Alla Paslawska: Etwa so. Franko war nicht arm, er schrieb vor allem gegen den Zaren. In manchen Auflagen von Franko und Schewtschenko fehlen manche Werke und manche Stellen, die auch der Sowjetmacht gefährlich erschienen. Schewtschenko hat sich heftig gegen den Zaren und die Zarin geäußert und wusste, dass das nicht ungestraft bleiben würde. Genauso hat es Ivan Franko gemacht. Er hat sich zum Beispiel einmal gegen Adam Mickiewicz geäußert, den größten polnischen Dichter, in der Wiener Zeitung „Die Zeit“, Titel des Beitrags: „Ein Dichter des Verrats“. So war Franko, so war Schewtschenko.

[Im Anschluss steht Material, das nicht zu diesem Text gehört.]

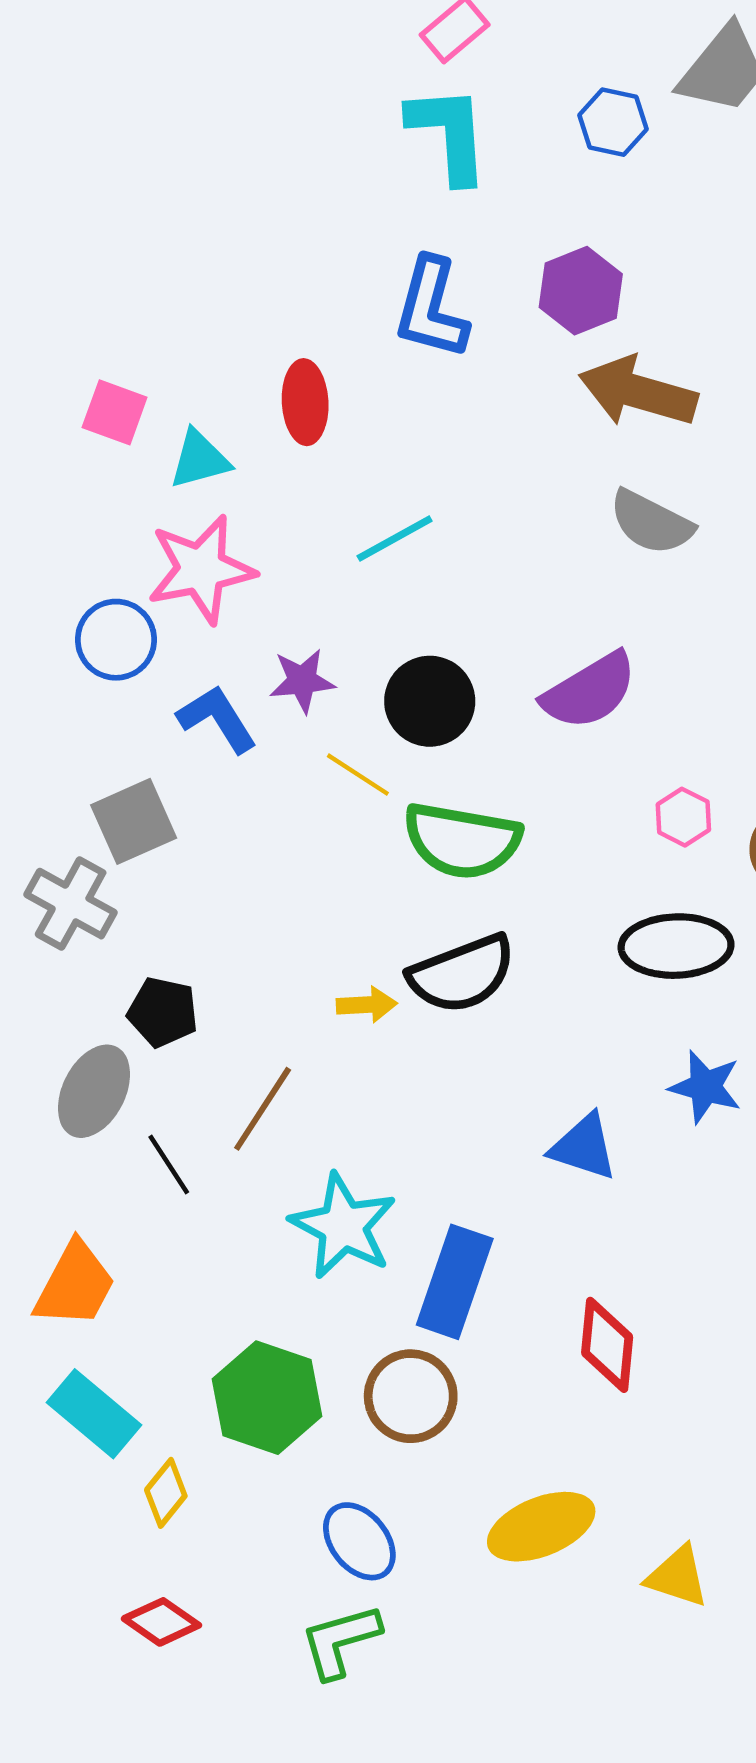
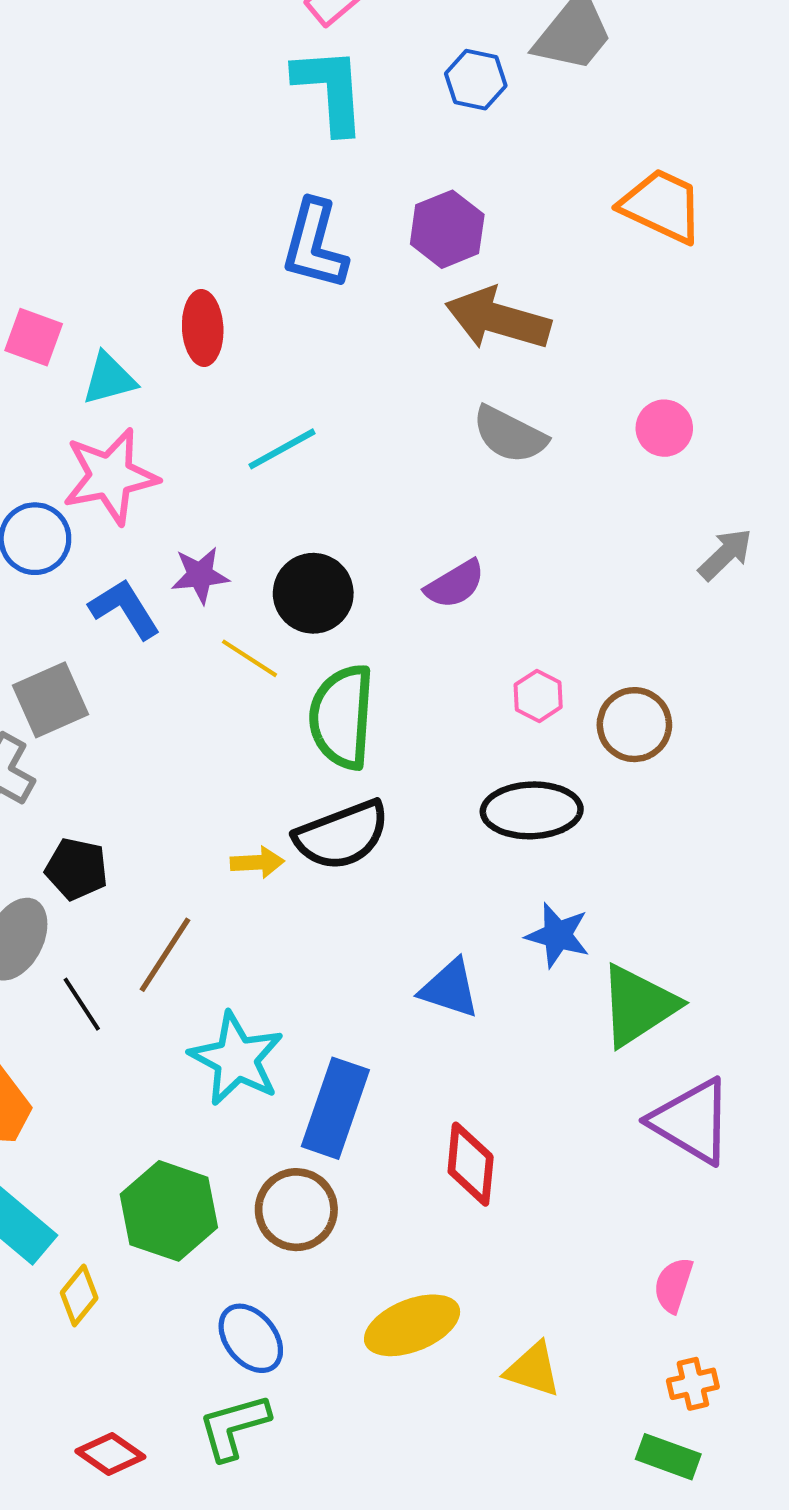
purple semicircle: (590, 691) -> (455, 584), size x0.7
green semicircle: (462, 841) -> (342, 717), turned 84
red diamond: (161, 1622) -> (110, 1454), moved

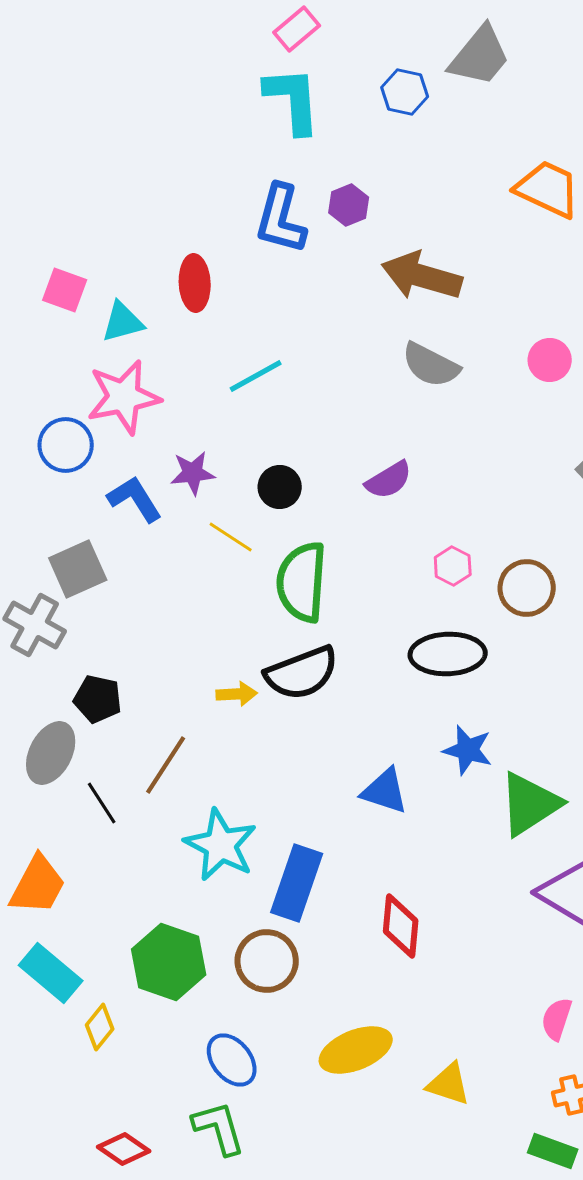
purple hexagon: (447, 229) -> (349, 205), moved, size x0.7
black circle: (313, 593) -> (280, 487), size x0.7
green L-shape: (234, 1427) -> (219, 1128), turned 90

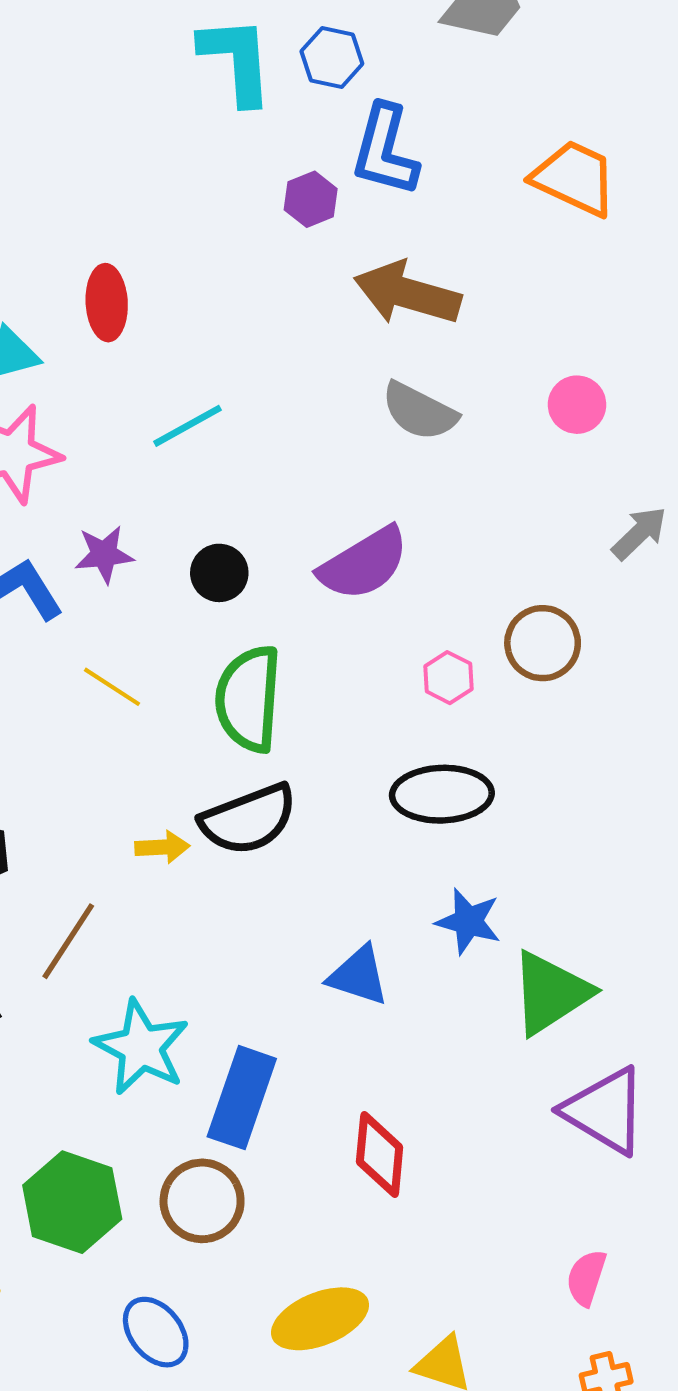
blue hexagon: (405, 92) -> (332, 58), moved
blue L-shape: (281, 219) -> (385, 150), moved
purple semicircle: (389, 480) -> (364, 564), size x1.5
yellow line: (231, 537) -> (112, 687), moved
brown circle: (527, 588) -> (543, 643), moved

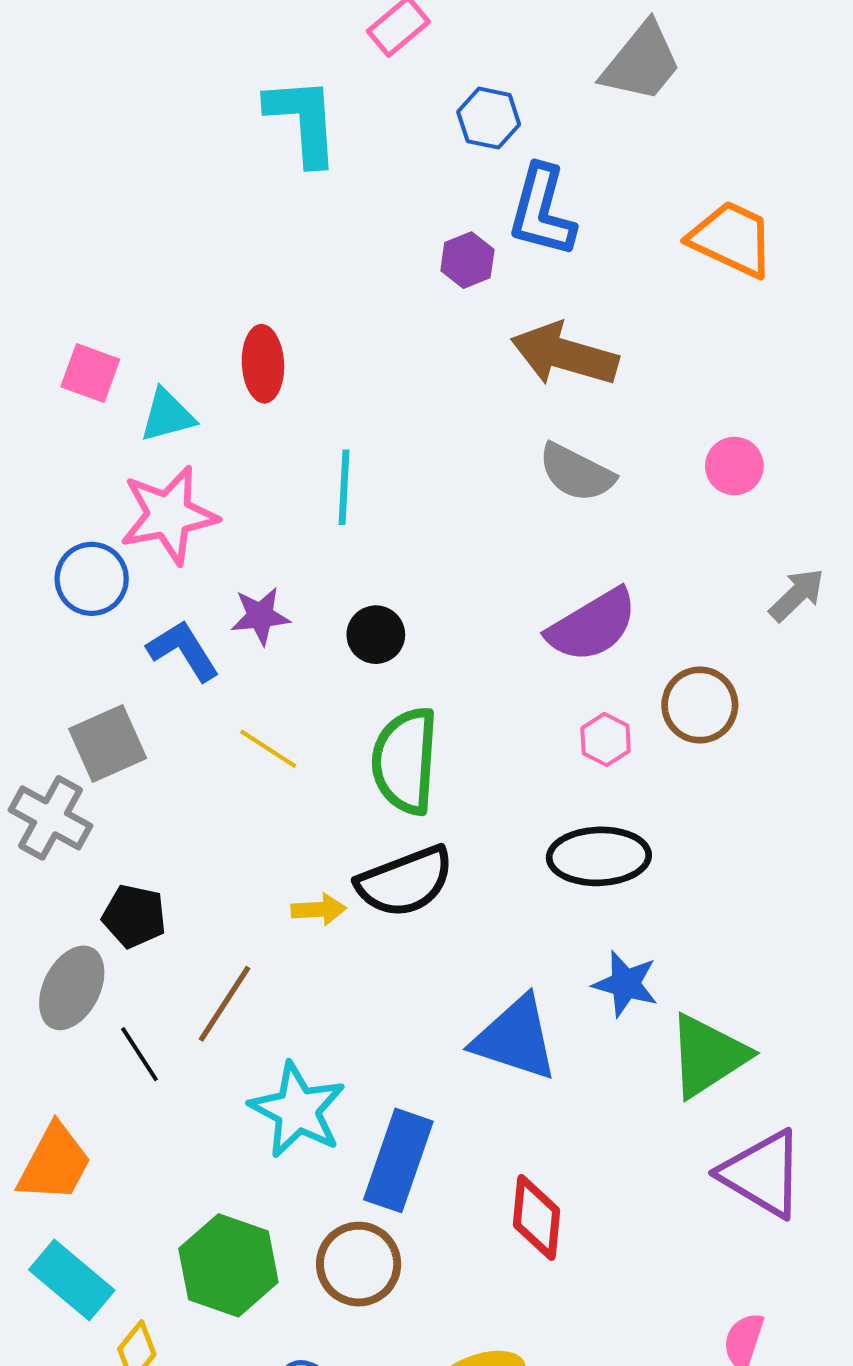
cyan L-shape: (237, 60) -> (303, 121), moved
cyan line: (187, 426) -> (344, 487), turned -58
purple semicircle: (364, 564) -> (592, 625), moved
blue triangle: (358, 976) -> (515, 1038), size x1.4

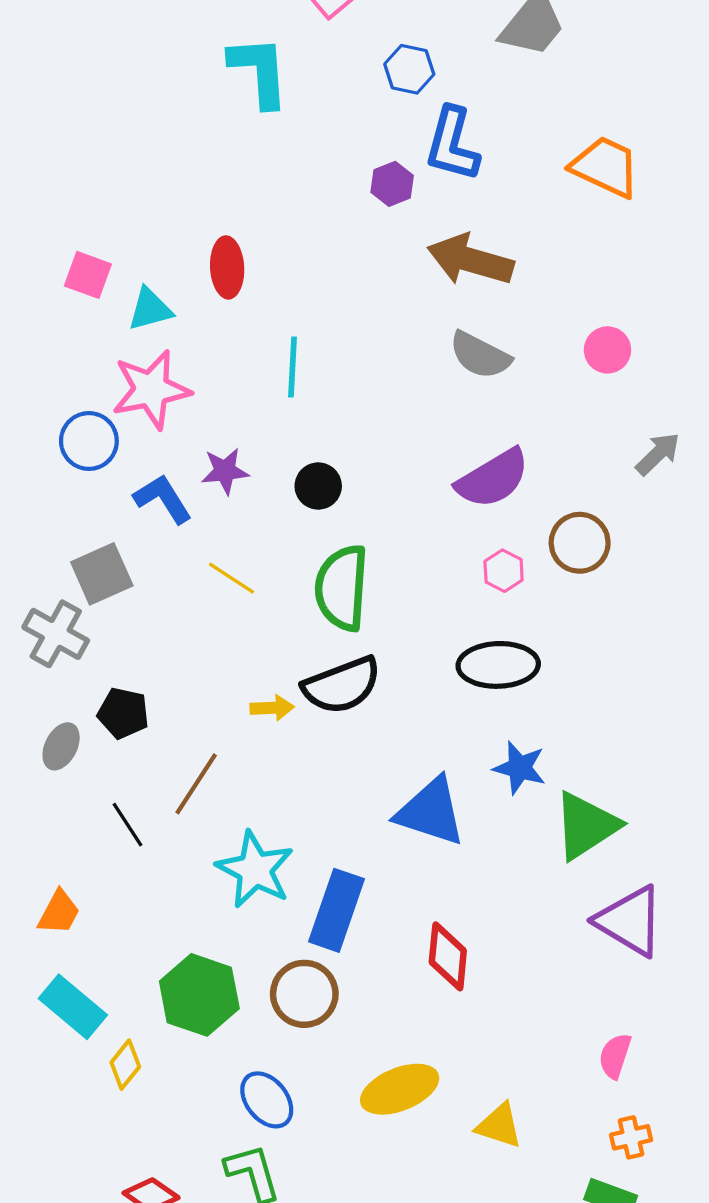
gray ellipse: (72, 988) -> (61, 746), moved, size x0.7
orange trapezoid: (54, 1163) -> (59, 912), size x0.7

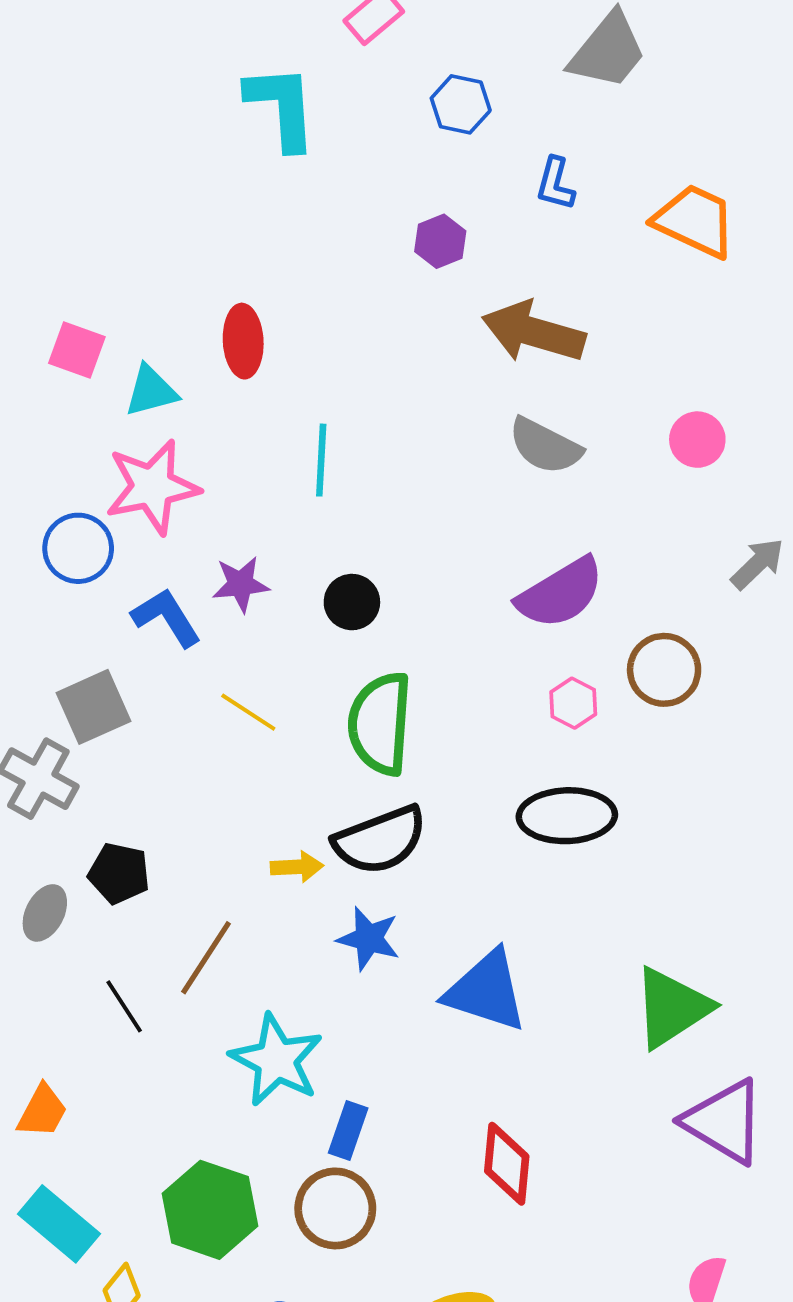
blue L-shape: (452, 144) -> (555, 184), moved, size x0.6
blue star: (520, 768) -> (369, 939), moved
blue rectangle: (336, 910) -> (348, 1130), moved, size x0.6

Leopold von Sacher-Masoch und Karl Emil Franzos 

Leopold von Sacher Masoch. Unbekannter Fotograph. Wikimedia Commons.

Norbert Reichel: Welchen Autor würden Sie neben Ivan Franko gerne vorstellen?

Alla Paslawska: Unter den deutschsprachigen Autoren mag ich vor allem Leopold von Sacher-Masoch. Er hat auch für Lviv eine besondere Bedeutung. In Lviv gibt es in der Stadtmitte eine moderne Darstellung von Leopold von Sacher-Masoch. Dahinter befindet sich ein Masoch-Café, das natürlich an Masochismus erinnert. Man wird dort angekettet.

Norbert Reichel: Das zum Thema Kommerzialisierung.

Alla Paslawska: Jede Frau soll bei der Statue von Sacher-Masoch tief in die Tasche greifen, dann bekäme sie Glück in der Liebe. Aber das ist eine andere Geschichte, leider die Geschichte, die sich durchgesetzt hat. Wir wissen, wie sich dies entwickelt hat, wir kennen die Biographie von Sacher-Masoch. Manche sagen, er hätte selbst dieses Kapitel seiner Biographie erfunden, um berühmt zu werden. Wer weiß?

Leopold von Sacher-Masoch hat die Ukraine mit solcher Liebe dargestellt. Seine erste Sprache war Ukrainisch. Er hatte ein ukrainisches Dienstmädchen, mit dem er sich auf Ukrainisch unterhalten hat. Ihm wurden ukrainische Geschichten, ukrainische Märchen erzählt, die er sich merkte. Irgendwann fing er an, auf Deutsch zu schreiben. Er erhielt Zuspruch von Freunden. Er hat dann eben über Galizien geschrieben und wie aufgeregt er immer war, wenn er zurück nach Galizien fuhr. Galizien war für ihn seine zweite Heimat. Er setzte sich auch für die jüdischen Traditionen ein, im Unterschied zu Karl Emil Franzos, der vertrat, dass man auf die alten jüdischen Traditionen verzichten sollte. Leopold von Sacher-Masoch mochte diese Traditionen, obwohl sie zum Teil auch sehr grausam waren. Wir beschreiben in unserem Buch die Sitten für Frauen, für junge Mädchen. Das war alles nicht so einfach. Das traditionelle Leben war für die jüdischen Gemeinschaften sehr wichtig, aber manchmal doch sehr grausam.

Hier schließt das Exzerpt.